**What is expected:**
Give back exactly the lines of the data below, starting with the line that has "Schreiben und Spielen für die politische" and going on through the line that has "如何支撑人形机器人商业化".
(Beginning of Data for this exercise)
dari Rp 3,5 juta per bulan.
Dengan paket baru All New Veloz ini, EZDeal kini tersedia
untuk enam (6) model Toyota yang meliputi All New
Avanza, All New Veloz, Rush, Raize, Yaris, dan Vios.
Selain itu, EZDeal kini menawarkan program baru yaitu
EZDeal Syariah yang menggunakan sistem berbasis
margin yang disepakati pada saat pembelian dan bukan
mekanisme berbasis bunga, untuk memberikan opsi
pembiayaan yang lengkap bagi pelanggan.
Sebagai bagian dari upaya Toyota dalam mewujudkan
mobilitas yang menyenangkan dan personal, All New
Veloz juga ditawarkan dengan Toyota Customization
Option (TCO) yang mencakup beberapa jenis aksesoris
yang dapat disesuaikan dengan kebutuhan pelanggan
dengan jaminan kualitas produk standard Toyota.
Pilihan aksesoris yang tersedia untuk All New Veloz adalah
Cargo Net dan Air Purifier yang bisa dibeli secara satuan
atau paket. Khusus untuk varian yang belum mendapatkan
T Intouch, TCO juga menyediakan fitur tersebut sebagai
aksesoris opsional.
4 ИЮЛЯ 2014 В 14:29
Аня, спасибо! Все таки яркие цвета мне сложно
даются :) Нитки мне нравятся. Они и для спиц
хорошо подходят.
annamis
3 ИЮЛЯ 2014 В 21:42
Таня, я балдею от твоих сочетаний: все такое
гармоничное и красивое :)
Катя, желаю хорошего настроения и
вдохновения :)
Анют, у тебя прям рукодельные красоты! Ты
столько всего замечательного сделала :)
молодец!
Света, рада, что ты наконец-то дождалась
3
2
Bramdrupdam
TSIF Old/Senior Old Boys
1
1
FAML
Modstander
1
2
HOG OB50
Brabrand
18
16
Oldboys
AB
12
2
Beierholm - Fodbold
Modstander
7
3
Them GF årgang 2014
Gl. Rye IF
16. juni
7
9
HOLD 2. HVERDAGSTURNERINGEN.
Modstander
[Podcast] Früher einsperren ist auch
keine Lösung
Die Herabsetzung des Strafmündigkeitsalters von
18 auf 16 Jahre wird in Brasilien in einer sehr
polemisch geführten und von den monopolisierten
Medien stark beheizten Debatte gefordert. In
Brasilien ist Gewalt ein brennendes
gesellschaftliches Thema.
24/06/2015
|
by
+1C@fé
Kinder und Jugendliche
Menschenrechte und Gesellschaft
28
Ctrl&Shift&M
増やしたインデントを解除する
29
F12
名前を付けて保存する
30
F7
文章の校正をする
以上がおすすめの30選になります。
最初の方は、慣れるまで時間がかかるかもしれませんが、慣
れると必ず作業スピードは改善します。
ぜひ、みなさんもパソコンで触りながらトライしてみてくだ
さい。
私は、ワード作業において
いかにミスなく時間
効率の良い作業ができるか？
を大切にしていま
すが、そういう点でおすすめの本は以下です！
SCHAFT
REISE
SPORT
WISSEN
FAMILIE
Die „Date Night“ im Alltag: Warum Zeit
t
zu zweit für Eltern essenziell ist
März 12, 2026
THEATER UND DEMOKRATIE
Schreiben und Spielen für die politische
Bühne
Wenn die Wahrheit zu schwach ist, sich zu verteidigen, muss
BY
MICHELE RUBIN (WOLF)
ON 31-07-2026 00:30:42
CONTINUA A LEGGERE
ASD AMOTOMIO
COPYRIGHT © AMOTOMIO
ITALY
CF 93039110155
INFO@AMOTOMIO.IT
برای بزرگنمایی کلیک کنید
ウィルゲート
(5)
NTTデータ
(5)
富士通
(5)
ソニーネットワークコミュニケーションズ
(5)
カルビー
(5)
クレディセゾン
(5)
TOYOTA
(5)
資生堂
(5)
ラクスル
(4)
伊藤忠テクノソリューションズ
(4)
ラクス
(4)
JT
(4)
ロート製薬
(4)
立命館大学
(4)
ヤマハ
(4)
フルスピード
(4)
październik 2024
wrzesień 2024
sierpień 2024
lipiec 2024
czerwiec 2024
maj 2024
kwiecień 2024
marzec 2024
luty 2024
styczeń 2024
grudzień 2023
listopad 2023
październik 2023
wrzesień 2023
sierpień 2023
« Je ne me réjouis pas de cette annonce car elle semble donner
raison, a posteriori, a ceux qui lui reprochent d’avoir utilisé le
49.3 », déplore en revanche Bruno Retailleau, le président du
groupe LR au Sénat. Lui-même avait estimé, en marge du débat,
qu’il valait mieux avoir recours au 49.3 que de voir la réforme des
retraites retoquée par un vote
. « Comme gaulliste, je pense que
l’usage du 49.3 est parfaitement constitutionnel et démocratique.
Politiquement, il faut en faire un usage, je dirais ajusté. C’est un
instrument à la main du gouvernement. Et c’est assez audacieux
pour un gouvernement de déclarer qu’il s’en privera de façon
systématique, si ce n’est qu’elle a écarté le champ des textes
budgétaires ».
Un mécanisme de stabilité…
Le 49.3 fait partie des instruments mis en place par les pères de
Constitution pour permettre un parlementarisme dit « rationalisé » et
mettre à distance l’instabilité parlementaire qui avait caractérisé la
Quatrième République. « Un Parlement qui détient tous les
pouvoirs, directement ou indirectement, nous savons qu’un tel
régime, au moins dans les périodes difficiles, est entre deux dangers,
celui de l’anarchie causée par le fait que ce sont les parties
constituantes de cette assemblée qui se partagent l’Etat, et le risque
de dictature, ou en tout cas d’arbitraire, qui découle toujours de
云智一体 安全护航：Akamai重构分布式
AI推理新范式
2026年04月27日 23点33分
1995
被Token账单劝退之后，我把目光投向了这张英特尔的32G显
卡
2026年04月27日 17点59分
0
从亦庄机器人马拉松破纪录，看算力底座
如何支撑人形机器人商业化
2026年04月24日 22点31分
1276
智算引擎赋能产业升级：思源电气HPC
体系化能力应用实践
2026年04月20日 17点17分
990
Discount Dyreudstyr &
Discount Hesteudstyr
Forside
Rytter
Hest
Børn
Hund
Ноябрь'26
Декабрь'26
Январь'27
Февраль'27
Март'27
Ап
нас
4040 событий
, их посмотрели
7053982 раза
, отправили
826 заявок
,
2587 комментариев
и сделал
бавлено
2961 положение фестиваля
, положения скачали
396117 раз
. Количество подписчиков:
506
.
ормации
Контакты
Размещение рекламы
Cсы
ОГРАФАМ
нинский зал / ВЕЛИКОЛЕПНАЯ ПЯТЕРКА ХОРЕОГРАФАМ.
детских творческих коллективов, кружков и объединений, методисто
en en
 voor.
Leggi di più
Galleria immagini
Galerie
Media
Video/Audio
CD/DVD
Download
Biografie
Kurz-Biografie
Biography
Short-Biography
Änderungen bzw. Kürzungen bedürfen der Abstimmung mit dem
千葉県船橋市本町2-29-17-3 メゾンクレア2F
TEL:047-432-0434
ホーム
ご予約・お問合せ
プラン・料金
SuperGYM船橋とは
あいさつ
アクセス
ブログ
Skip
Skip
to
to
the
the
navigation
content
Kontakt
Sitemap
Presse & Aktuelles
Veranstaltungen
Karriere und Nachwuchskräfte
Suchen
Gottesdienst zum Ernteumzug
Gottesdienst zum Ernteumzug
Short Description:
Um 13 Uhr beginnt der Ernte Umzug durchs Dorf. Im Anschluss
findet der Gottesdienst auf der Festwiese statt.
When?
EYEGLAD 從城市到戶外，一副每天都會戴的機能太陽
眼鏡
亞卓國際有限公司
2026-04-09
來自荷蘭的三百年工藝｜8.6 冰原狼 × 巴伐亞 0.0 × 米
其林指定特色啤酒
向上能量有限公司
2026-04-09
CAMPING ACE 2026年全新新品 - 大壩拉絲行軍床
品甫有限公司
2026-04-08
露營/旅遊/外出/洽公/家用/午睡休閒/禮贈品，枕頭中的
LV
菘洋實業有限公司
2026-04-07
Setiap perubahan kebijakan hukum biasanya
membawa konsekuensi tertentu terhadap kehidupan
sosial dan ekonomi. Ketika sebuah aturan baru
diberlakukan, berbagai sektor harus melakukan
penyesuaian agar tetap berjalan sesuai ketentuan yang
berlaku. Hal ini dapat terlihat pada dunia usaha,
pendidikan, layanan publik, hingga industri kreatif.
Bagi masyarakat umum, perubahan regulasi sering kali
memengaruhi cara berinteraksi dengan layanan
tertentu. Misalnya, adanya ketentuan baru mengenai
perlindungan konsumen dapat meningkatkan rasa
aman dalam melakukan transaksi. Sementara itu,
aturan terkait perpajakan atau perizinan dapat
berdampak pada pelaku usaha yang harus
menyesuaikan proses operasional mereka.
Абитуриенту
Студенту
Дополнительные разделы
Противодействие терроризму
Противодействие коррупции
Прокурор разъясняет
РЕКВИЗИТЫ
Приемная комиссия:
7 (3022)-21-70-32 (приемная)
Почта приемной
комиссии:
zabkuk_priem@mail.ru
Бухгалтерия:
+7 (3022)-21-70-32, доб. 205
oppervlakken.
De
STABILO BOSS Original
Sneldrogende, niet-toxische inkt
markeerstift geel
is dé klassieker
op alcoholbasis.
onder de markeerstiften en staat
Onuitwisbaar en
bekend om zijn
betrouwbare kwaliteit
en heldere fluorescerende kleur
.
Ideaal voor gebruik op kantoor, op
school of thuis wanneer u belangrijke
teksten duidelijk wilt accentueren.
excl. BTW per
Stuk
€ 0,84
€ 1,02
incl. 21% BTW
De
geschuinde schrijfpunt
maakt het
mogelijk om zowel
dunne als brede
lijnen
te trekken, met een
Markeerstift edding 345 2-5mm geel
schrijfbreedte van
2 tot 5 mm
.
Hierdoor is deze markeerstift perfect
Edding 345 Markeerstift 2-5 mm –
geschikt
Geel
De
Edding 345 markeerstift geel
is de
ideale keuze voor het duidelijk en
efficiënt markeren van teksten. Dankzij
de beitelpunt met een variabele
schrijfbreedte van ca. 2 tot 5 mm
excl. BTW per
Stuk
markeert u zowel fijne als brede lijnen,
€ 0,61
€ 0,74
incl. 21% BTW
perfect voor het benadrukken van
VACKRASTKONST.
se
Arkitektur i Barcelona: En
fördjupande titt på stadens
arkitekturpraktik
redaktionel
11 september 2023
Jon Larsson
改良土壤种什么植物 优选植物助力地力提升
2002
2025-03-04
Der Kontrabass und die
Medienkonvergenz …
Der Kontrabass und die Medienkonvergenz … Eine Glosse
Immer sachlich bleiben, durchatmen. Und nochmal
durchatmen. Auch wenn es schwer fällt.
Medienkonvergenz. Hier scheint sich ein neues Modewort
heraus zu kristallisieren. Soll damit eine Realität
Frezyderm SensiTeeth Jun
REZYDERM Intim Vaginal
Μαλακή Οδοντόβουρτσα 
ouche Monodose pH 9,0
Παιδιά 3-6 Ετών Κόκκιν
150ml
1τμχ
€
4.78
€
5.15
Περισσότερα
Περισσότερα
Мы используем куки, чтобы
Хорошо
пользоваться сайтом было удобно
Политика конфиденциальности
(End of Data for this exercise)
**Answer below:**
Schreiben und Spielen für die politische
Bühne
Wenn die Wahrheit zu schwach ist, sich zu verteidigen, muss
BY
MICHELE RUBIN (WOLF)
ON 31-07-2026 00:30:42
CONTINUA A LEGGERE
ASD AMOTOMIO
COPYRIGHT © AMOTOMIO
ITALY
CF 93039110155
INFO@AMOTOMIO.IT
برای بزرگنمایی کلیک کنید
ウィルゲート
(5)
NTTデータ
(5)
富士通
(5)
ソニーネットワークコミュニケーションズ
(5)
カルビー
(5)
クレディセゾン
(5)
TOYOTA
(5)
資生堂
(5)
ラクスル
(4)
伊藤忠テクノソリューションズ
(4)
ラクス
(4)
JT
(4)
ロート製薬
(4)
立命館大学
(4)
ヤマハ
(4)
フルスピード
(4)
październik 2024
wrzesień 2024
sierpień 2024
lipiec 2024
czerwiec 2024
maj 2024
kwiecień 2024
marzec 2024
luty 2024
styczeń 2024
grudzień 2023
listopad 2023
październik 2023
wrzesień 2023
sierpień 2023
« Je ne me réjouis pas de cette annonce car elle semble donner
raison, a posteriori, a ceux qui lui reprochent d’avoir utilisé le
49.3 », déplore en revanche Bruno Retailleau, le président du
groupe LR au Sénat. Lui-même avait estimé, en marge du débat,
qu’il valait mieux avoir recours au 49.3 que de voir la réforme des
retraites retoquée par un vote
. « Comme gaulliste, je pense que
l’usage du 49.3 est parfaitement constitutionnel et démocratique.
Politiquement, il faut en faire un usage, je dirais ajusté. C’est un
instrument à la main du gouvernement. Et c’est assez audacieux
pour un gouvernement de déclarer qu’il s’en privera de façon
systématique, si ce n’est qu’elle a écarté le champ des textes
budgétaires ».
Un mécanisme de stabilité…
Le 49.3 fait partie des instruments mis en place par les pères de
Constitution pour permettre un parlementarisme dit « rationalisé » et
mettre à distance l’instabilité parlementaire qui avait caractérisé la
Quatrième République. « Un Parlement qui détient tous les
pouvoirs, directement ou indirectement, nous savons qu’un tel
régime, au moins dans les périodes difficiles, est entre deux dangers,
celui de l’anarchie causée par le fait que ce sont les parties
constituantes de cette assemblée qui se partagent l’Etat, et le risque
de dictature, ou en tout cas d’arbitraire, qui découle toujours de
云智一体 安全护航：Akamai重构分布式
AI推理新范式
2026年04月27日 23点33分
1995
被Token账单劝退之后，我把目光投向了这张英特尔的32G显
卡
2026年04月27日 17点59分
0
从亦庄机器人马拉松破纪录，看算力底座
如何支撑人形机器人商业化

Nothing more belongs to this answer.